[WHAT YOU NEED TO DO]: Find each line below where the word "Jessie" occurs, and copy it.

[THE INPUT]:
—————

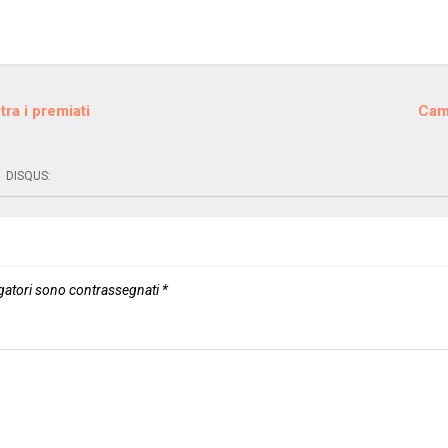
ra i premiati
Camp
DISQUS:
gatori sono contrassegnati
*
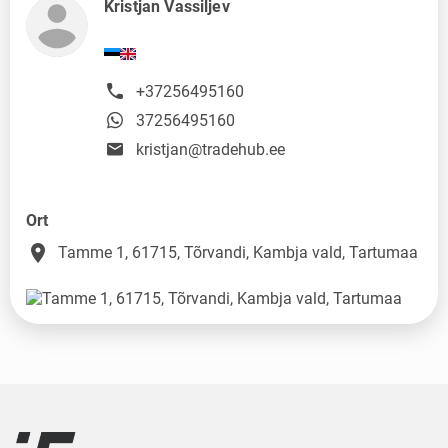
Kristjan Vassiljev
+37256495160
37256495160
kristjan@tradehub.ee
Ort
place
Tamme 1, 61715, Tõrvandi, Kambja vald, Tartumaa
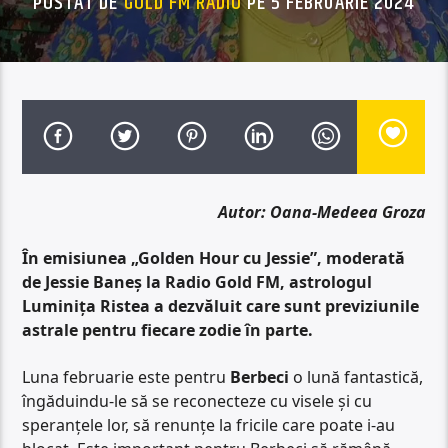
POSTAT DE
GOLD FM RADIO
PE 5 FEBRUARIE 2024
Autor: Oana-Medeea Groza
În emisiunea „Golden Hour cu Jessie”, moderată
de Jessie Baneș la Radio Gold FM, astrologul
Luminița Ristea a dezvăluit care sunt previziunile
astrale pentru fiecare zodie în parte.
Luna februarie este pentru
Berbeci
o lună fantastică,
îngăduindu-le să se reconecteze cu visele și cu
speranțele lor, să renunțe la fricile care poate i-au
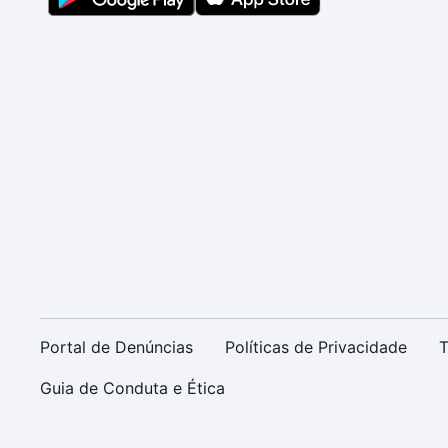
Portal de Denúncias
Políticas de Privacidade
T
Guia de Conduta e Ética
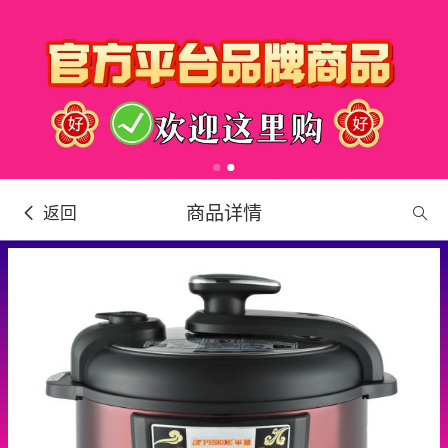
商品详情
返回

—————

[SOLUTION BELOW]:
În emisiunea „Golden Hour cu Jessie”, moderată
de Jessie Baneș la Radio Gold FM, astrologul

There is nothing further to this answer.